Under the ESA, a WBP finding can only be made if the Service is making “expeditious progress” to “add qualified species” to the lists of endangered and threatened species, and if the time and resources necessary to make such progress preclude work on other imperiled species.  16 U.S.C. § 1533(b)(3)(B)(iii)(II).  The Center alleges that the Service under the Trump administration cannot demonstrate “expeditious progress” because the Service has only listed 17 species in the last 26 months.  The Center goes on to compare the progress on listing made under previous administrations with similar resources, including 234 species listed as endangered or threatened under the George H. W. Bush administration and 522 during the Clinton administration.

The Center also claims that since each of the eight species are candidate species with outstanding listing petitions, the Service is required every year to make a fresh determination that listing is warranted, not warranted, or warranted yet precluded. Id. § 1533(b)(3)(C)(i).  The Center alleges that the Service has failed to re-review the eight petitions annually.

In addition to its claims under the ESA, the Center alleges that the Service’s lack of expeditious progress and failure to review the eight petitions annually is arbitrary and capricious under the Administrative Procedure Act.

In similar lawsuits that previously have been brought by the Center, the parties have negotiated settlement agreements setting out deadlines for decisions on each of the species identified.  While such settlements require the Service to make final listing decisions, they do not dictate the outcome of those decisions.
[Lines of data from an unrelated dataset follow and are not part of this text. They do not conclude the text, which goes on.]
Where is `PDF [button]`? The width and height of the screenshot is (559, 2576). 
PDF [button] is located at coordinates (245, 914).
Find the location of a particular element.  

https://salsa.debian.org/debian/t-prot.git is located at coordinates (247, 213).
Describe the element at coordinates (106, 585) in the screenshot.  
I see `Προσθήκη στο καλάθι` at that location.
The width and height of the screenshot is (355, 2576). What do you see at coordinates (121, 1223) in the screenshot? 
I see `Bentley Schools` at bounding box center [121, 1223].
Instead, the decision as to whether to list the species as threatened or endangered will depend on the outcome of notice and comment rulemaking undertaken by the Service pursuant to any deadlines established through settlement.  Nevertheless, the Service previously has found for each of these eight species that listing is warranted; as a result, it will be important for interested parties to submit additional information to the Service to demonstrate that these species no longer justify listing so as to support a finding that they do not need to be added to the list as either endangered or threatened.